At first glance, and second and third and fourth glance, Jesus’ interaction with these three seems harsh. I think they are harsh; Jesus was a radical who calls for a radical break. Foxes have holes, birds have nests, but the son of man has no place to lay his head. I was warned that once I bought a house, I’d lose my freedom. And that mortgage payment shows up every month.

One would be follower said, Let me first say farewell to those at my home. I am all about the importance of family but I have seen and experienced first hand how family’s can put certain limitations not only on discipleship, but also on one’s discovery of who he or she is as a child of God. A 16 year old cousin was so excited about coming down to Chile to stay with Trasie and me for a semester, to live abroad and learn Spanish. But then at the last minute his mother became worried over trivial matters, and said he couldn’t go for any number of reasons and that was it.


Finally, Jesus had suggested to one would be follower that the dead bury their own dead. While this confusing language sounds very harsh, perhaps if we consider Jesus calling followers to not return to death, to not kiss a corpse, metaphorically speaking. Jesus may be suggesting that followers sort out our past, from those people and events that give life and from those who seem to only drag us down and hold us back. Without a doubt there are many things that drag us down and hold us back and keep us from being free. What is keeping you from being free? What holds you in bondage and keep you from the joy of Christian Freedom?


Paul suggests that all of our Christian freedom comes as a gift from the Holy Spirit. I don’t know how the spirit works in our lives, but I can attest to this being the case at least one time in my life. When I was in my twenties, long ago, I was terribly hurt by someone extremely close to me. I felt betrayed, no I felt like I had been stabbed in the back. For weeks I experienced terrible pain. I couldn’t sleep at night, and when I did finally go to sleep I was haunted in my sleep as I replayed images of what had happened over and over, only be woken up by the same feelings of hurt and grief. Sleep deprived, I couldn’t concentrate on work, or anything really. Zomby-like, I would go through motions disengaged from the world around me. This went on for weeks.

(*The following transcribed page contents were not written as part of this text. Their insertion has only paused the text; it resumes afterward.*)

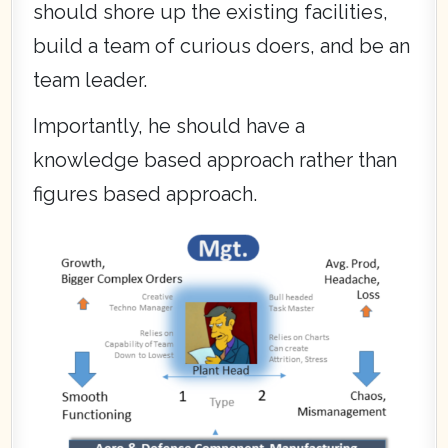
should shore up the existing facilities,
build a team of curious doers, and be an
team leader.
Importantly, he should have a
knowledge based approach rather than
figures based approach.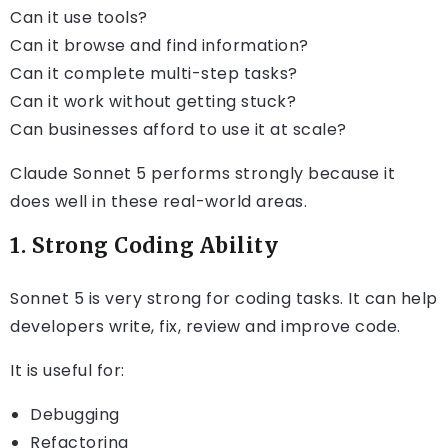
Can it use tools?
Can it browse and find information?
Can it complete multi-step tasks?
Can it work without getting stuck?
Can businesses afford to use it at scale?
Claude Sonnet 5 performs strongly because it
does well in these real-world areas.
1. Strong Coding Ability
Sonnet 5 is very strong for coding tasks. It can help
developers write, fix, review and improve code.
It is useful for:
Debugging
Refactoring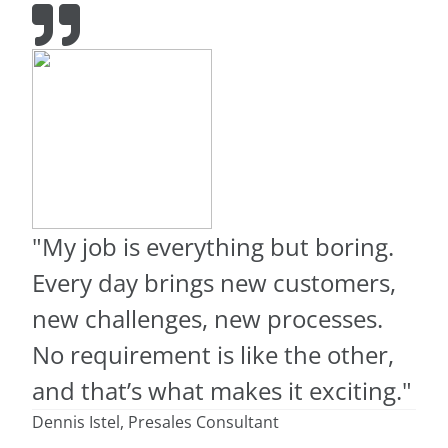
"My job is everything but boring.
Every day brings new customers,
new challenges, new processes.
No requirement is like the other,
and that’s what makes it exciting."
Dennis Istel, Presales Consultant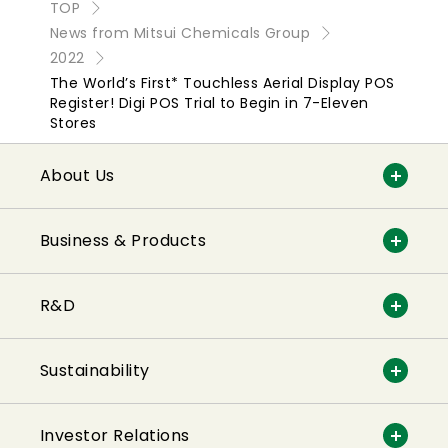
TOP
News from Mitsui Chemicals Group
2022
The World’s First* Touchless Aerial Display POS
Register! Digi POS Trial to Begin in 7-Eleven
Stores
About Us
Business & Products
R&D
Sustainability
Investor Relations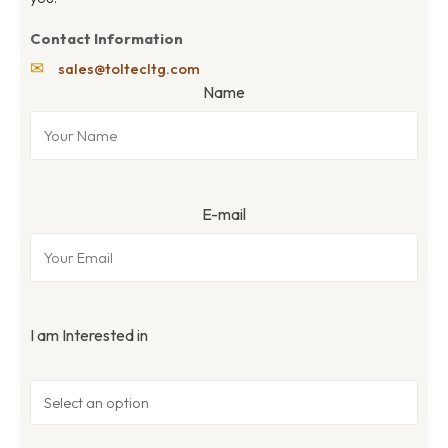
Contact Information
✉
sales@toltecltg.com
Name
E-mail
I am Interested in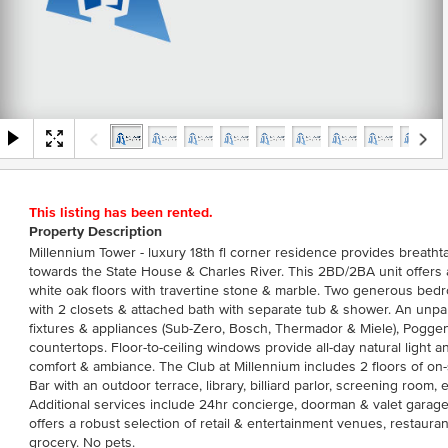
This listing has been rented.
Property Description
Millennium Tower - luxury 18th fl corner residence provides breath
towards the State House & Charles River. This 2BD/2BA unit offers 
white oak floors with travertine stone & marble. Two generous bedr
with 2 closets & attached bath with separate tub & shower. An unpar
fixtures & appliances (Sub-Zero, Bosch, Thermador & Miele), Pogge
countertops. Floor-to-ceiling windows provide all-day natural light a
comfort & ambiance. The Club at Millennium includes 2 floors of on
Bar with an outdoor terrace, library, billiard parlor, screening room, e
Additional services include 24hr concierge, doorman & valet gara
offers a robust selection of retail & entertainment venues, restaura
grocery. No pets.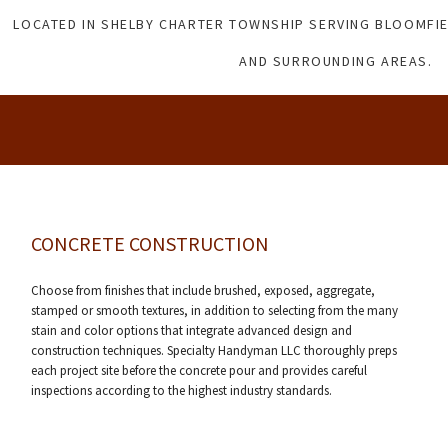
LOCATED IN SHELBY CHARTER TOWNSHIP SERVING BLOOMFIE
AND SURROUNDING AREAS.
CONCRETE CONSTRUCTION
Choose from finishes that include brushed, exposed, aggregate,
stamped or smooth textures, in addition to selecting from the many
stain and color options that integrate advanced design and
construction techniques. Specialty Handyman LLC thoroughly preps
each project site before the concrete pour and provides careful
inspections according to the highest industry standards.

I couldn’t stand to talk to or be around my friend any more; all my relationships were suffering. Even as I prayed my mind would be consumed by the memory. It became even too painful to pray. So I stopped. I was enslaved to my nightmares, to my inability to forgive and I felt like I was dying. I knew that I had to forgive, but I couldn’t. Really, I couldn’t not do it.

One night I was walking home late my heart was heavy and full of grief and bitterness as it had been for months now. And all of a sudden I became overwhelmed by what I truly believe to have been the holy spirit. I knew as never before that the only way I was going to be free of this terrible burden was through forgiveness. To let the memory of the incident lay dead and buried, and to forgive and love my friend, and in that moment as tears filled my eyes forgiveness became a possibility. A huge weight fell from my entire being and I began to leap for joy that forgiveness was happening.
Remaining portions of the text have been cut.